Network Security Modeling and Simulation, 10-9251Printer Friendly Version
Inclusive Dates: 04/01/01 - 03/31/02
Background - Understanding the security relationships and interactions of computers and networked systems through the use of modeling and simulation is becoming increasingly necessary. As the growth of computer technology allows the connection of ever more diverse systems dispersed literally around the world, the challenge of understanding the security relationships becomes significantly more difficult. Adding the protection systems employed by those charged with computer network defense, or the complexities involved in attacking adversaries' widespread and complex networks, increases the challenge.
Approach - This project conducted research to collect input on computer network modeling and simulation technology requirements from a number of organizations that provide network security functions as their main focus. This input was wedded to results of Internet searches to initiate the design of a simulation prototype. Prototype design considerations included providing the capability to allow analyses to be conducted without perfect network knowledge, portability to allow the simulation to run on a variety of computing platforms and constrained cost of a production class system. The final decision was to implement an event-based simulation in Java. Using Java meshed well with the design goals and provided a very complete, easy to use, and well-thought-out set of data-handling objects and robust user interface components. These capabilities would allow the rapid production of a set of representative network objects that demonstrate a breadth of applicability, provide enough detail to be convincing, and support realistic scenarios of both normal network operation as well as illustrative instances of anomalies and malicious behaviors. Implementation of these capabilities would also provide a solid baseline for development of a production system.

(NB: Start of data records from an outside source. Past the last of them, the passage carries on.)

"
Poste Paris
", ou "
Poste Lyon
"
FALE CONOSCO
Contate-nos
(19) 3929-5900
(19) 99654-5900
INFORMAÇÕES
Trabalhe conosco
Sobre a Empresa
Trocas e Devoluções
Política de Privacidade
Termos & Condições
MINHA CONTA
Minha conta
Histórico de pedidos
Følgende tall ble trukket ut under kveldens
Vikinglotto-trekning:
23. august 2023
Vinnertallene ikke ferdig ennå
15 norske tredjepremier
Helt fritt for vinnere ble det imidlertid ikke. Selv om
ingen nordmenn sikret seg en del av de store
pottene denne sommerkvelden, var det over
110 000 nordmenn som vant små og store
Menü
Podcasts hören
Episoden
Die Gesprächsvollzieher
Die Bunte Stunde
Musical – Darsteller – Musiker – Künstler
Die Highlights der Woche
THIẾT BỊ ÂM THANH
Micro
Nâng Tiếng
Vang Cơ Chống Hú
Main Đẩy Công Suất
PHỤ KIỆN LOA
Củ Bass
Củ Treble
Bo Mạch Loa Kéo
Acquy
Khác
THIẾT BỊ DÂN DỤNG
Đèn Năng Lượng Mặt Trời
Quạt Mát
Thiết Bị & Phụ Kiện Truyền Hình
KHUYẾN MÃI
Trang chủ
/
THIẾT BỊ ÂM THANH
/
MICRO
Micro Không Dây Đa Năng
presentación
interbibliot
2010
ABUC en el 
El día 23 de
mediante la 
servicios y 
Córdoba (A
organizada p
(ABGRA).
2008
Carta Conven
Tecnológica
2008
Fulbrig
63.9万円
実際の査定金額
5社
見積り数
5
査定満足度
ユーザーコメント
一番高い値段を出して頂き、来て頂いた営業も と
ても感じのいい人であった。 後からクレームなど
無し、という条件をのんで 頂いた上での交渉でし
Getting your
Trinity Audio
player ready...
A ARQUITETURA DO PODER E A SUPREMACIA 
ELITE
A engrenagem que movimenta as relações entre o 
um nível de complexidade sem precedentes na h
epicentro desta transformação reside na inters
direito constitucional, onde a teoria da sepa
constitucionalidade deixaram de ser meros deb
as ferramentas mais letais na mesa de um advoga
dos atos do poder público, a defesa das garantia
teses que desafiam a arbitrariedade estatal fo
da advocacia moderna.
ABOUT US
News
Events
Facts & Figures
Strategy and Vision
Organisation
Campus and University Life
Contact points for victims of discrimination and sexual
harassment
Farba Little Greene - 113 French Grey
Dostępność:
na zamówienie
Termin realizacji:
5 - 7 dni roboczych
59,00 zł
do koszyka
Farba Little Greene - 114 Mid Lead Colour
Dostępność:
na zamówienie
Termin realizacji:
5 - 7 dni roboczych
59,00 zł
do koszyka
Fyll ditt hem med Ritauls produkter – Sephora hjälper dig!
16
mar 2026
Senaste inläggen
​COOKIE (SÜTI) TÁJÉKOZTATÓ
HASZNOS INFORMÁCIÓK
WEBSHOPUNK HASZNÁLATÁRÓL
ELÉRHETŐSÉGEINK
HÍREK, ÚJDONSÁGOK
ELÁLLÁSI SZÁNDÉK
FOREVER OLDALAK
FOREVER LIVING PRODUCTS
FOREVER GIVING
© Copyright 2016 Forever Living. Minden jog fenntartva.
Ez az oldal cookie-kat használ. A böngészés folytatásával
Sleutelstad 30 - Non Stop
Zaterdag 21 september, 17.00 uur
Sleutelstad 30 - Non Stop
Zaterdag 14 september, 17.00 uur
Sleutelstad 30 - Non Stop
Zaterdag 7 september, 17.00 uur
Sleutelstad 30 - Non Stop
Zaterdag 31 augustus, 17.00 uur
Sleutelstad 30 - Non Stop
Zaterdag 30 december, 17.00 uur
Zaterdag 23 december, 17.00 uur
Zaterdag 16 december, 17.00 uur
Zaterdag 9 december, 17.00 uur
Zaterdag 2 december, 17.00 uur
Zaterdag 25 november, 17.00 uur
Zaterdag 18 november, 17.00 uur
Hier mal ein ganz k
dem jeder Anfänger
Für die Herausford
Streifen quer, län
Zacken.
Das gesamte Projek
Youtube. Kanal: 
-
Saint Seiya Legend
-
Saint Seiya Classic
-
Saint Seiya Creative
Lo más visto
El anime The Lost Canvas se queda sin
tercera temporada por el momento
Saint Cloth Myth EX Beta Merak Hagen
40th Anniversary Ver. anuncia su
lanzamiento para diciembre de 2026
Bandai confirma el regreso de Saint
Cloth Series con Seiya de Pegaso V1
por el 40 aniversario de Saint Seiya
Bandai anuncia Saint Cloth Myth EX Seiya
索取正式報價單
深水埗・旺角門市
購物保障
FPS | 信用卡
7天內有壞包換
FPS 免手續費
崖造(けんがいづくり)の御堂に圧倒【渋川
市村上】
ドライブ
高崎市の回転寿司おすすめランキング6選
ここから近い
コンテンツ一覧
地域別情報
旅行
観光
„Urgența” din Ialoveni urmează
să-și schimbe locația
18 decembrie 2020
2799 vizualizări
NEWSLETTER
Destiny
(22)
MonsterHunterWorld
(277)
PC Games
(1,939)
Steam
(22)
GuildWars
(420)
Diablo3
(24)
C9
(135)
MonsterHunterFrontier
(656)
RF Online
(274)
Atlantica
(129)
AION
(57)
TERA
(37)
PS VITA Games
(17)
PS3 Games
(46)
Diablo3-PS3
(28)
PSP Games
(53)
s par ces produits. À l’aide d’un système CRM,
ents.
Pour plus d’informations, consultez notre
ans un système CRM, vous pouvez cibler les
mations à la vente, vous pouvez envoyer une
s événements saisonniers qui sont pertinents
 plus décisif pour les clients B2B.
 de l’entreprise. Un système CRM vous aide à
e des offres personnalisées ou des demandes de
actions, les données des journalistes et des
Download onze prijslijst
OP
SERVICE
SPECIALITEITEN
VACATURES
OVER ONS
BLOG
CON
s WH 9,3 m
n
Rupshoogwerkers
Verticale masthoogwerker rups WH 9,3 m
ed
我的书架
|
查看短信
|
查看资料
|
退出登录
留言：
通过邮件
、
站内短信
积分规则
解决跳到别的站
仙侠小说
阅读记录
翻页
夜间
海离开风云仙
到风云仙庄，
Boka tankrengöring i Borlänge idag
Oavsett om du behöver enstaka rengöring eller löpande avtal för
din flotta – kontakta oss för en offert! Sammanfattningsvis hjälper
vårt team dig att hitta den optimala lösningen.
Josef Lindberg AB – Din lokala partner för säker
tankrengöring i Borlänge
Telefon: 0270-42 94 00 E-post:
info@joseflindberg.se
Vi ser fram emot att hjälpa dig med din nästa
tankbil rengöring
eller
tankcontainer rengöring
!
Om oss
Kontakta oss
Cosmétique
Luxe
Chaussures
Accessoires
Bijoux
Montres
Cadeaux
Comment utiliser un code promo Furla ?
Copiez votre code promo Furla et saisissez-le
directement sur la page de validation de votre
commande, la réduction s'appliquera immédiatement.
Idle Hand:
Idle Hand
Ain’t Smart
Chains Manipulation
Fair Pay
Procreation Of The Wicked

Accomplishments - A prototype system was developed that demonstrates the ability of software to show a networking environment operating under normal and attacked/defensive conditions. To achieve this, the system is comprised of several main elements: the simulation engine, the network entities, simulation scenarios, and graphical user interfaces. The software makes full use of modern design patterns such as Façade, Delegation, and Bridge. The Model-View-Controller pattern was used heavily at all levels of the system, from individual components to the relationship between the graphical user interface and the simulation engine and model. The system was designed to be a basic framework, solidly built, upon which a more fully developed system could be constructed.